A l’occasion des assisses de la petite hydroélectricité qui se dérouleront dans la salle Colbert de l’Assemblée nationale le jeudi 24 octobre 2019, la Fédération EAF interviendra sur la thématique :  » Potentiels et freins au développement de la petite hydroélectricité. »

RECOURS DE LA FEDERATION EAF CONTRE LE DECRET N°2019-827 DU 3 AOUT 2019

DECRET N° 2019-827 du 3 août 2019 (publié le 6 août)

Emmanuelle Wargon, secrétaire d’Etat auprès de la ministre de la transition écologique et solidaire, a signé un décret relatif à la notion d’obstacle à la continuité écologique et au débit à laisser à l’aval des ouvrages en rivière.

Dans son article 1, le décret réécrit l’article R. 214-109 du code de l’environnement afin de préciser la définition des obstacles en liste 1.

Ainsi « constitue un obstacle à la continuité écologique, dont la construction ne peut être autorisée sur les cours d’eau au titre du 1° du I de l’article L. 214-17, les ouvrages suivants : »

  • Les ouvrages entrainant une différence de niveau supérieure ou égale à 50 cm,
  • Les ouvrages qui perturbent significativement la libre circulation des espèces biologiques,
  • Les ouvrages qui empêchent le bon déroulement du transport naturel des sédiments,
  • Les ouvrages qui affectent substantiellement l’hydrologie des cours d’eau…
  • ………

Une définition « à la Prévert » ; laquelle est susceptible d’englober tout nouvel ouvrage. Le texte s’essaie même à assimiler certaine reconstruction à une construction nouvelle.

En 2017, lors des phases de concertation sur le projet de décret de l’époque, les fédérations de producteurs d’hydroélectricité ainsi que celles des moulins avaient manifesté leur forte opposition à ce texte. Opposition d’autant plus crédible et légitime qu’elle était partagée par une décision du Conseil d’Etat (CE).

En effet, le 11 décembre 2015, le CE avait été amené à statuer sur un recours pour excès de pouvoir à l’encontre de la circulaire du 18 janvier 2013 (mise en œuvre des classements).

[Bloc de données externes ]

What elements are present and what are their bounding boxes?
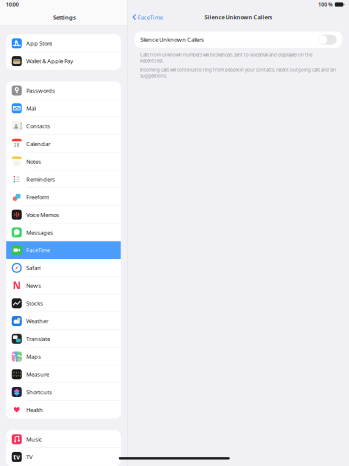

A cette occasion, le CE avait précisé que : « en dispensant, de manière générale, les services compétents de l’instruction des demandes de construction de tout nouveau seuil et barrage sur ces cours d’eau, au motif que ces ouvrages constituent nécessairement des obstacles à la continuité écologique et ne peuvent par principe être autorisés, l’auteur de la circulaire a méconnu les dispositions applicables ».

Ainsi le CE conclut qu’un nouvel ouvrage ne peut pas être considéré a priori comme un obstacle à la continuité écologique ; l’instruction devant se faire au cas par cas eu égard aux caractéristiques du projet et aux équipements environnementaux mis en œuvre.

Aux vues de ces éléments, la Fédération EAF a décidé d’engager un recours en annulation contre ce décret.

AGENDA EAF

DES PROCHAINES REUNIONS REGIONALES

• 11 octobre : réunion à Dôle (39) :
• 07 novembre : Réunion à Toulouse (31)
• 13 novembre : Réunion à Limoges (87)
• 22 novembre : Réunion à Nancy (54)

NOTE TECHNIQUE DE LA DEB (Direction de l’Eau et de la Biodiversité)

Guide d’action méthodologique pour les mises en conformité et pour l’équipement d’ouvrages existants en liste 1

Le Ministère de la Transition Ecologique et solidaire vient de rédiger une note technique d’une dizaine de pages complétée par 6 annexes relative à :

« La mise en œuvre du plan d’action pour une politique apaisée de restauration de la continuité écologique des cours d’eau »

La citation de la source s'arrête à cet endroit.